◆ **What the exercise asks**
Among the entries below, find every line that contains the string "Antennenkabel", then copy it.

-- Records shown follows --

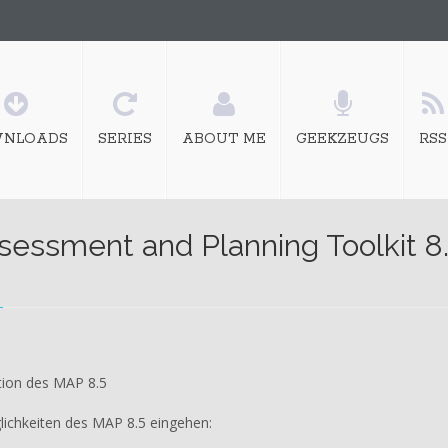
NLOADS
SERIES
ABOUT ME
GEEKZEUGS
RSS
ssessment and Planning Toolkit 8
ation des MAP 8.5
lichkeiten des MAP 8.5 eingehen:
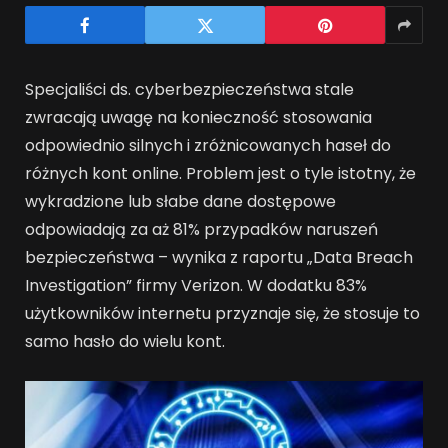
Specjaliści ds. cyberbezpieczeństwa stale
zwracają uwagę na konieczność stosowania
odpowiednio silnych i zróżnicowanych haseł do
różnych kont online. Problem jest o tyle istotny, że
wykradzione lub słabe dane dostępowe
odpowiadają za aż 81% przypadków naruszeń
bezpieczeństwa – wynika z raportu „Data Breach
Investigation” firmy Verizon. W dodatku 83%
użytkowników internetu przyznaje się, że stosuje to
samo hasło do wielu kont.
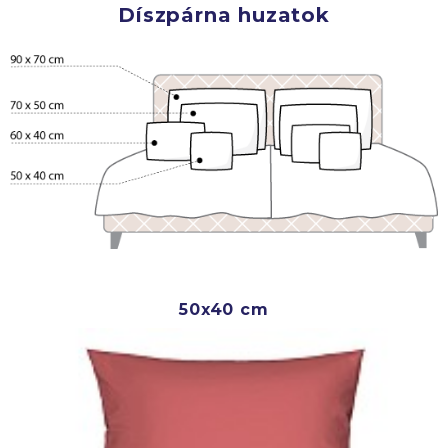
Díszpárna huzatok
50x40 cm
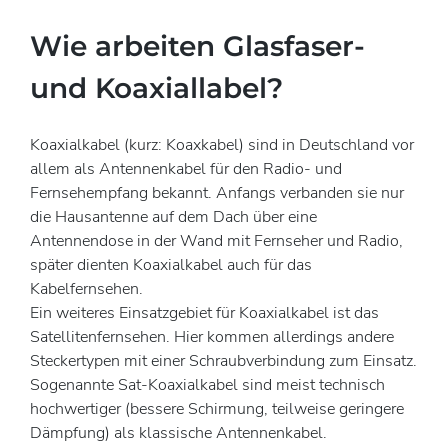
Wie arbeiten Glasfaser-
und Koaxiallabel?
Koaxialkabel (kurz: Koaxkabel) sind in Deutschland vor
allem als Antennenkabel für den Radio- und
Fernsehempfang bekannt. Anfangs verbanden sie nur
die Hausantenne auf dem Dach über eine
Antennendose in der Wand mit Fernseher und Radio,
später dienten Koaxialkabel auch für das
Kabelfernsehen.
Ein weiteres Einsatzgebiet für Koaxialkabel ist das
Satellitenfernsehen. Hier kommen allerdings andere
Steckertypen mit einer Schraubverbindung zum Einsatz.
Sogenannte Sat-Koaxialkabel sind meist technisch
hochwertiger (bessere Schirmung, teilweise geringere
Dämpfung) als klassische Antennenkabel.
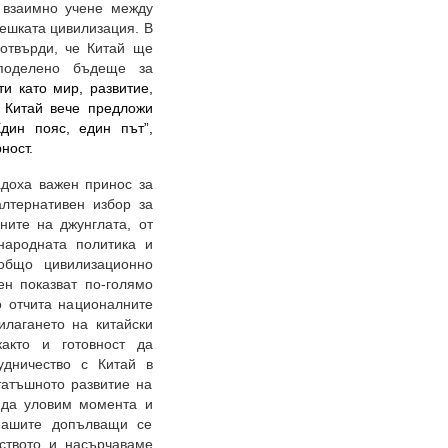
 взаимно учене между
ешката цивилизация. В
потвърди, че Китай ще
поделено бъдеще за
и като мир, развитие,
л Китай вече предложи
дин пояс, един път”,
урност.
адоха важен принос за
алтернативен избор за
ните на джунглата, от
народната политика и
общо цивилизационно
ен показват по-голямо
о отчита националните
илагането на китайски
както и готовност да
удничество с Китай в
татъшното развитие на
а да уловим момента и
 нашите допълващи се
еството и насърчаваме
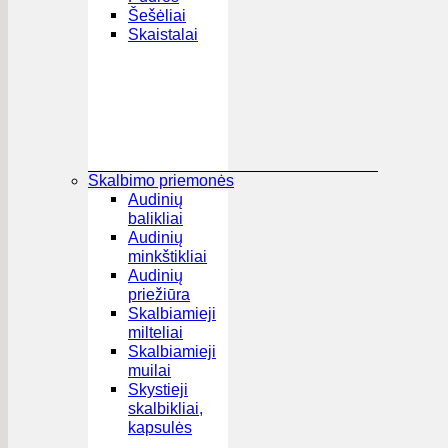
Šešėliai
Skaistalai
Skalbimo priemonės
Audinių
balikliai
Audinių
minkštikliai
Audinių
priežiūra
Skalbiamieji
milteliai
Skalbiamieji
muilai
Skystieji
skalbikliai,
kapsulės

-- Records shown concluded --

◆ **Output of the exercise**
allem als Antennenkabel für den Radio- und
Dämpfung) als klassische Antennenkabel.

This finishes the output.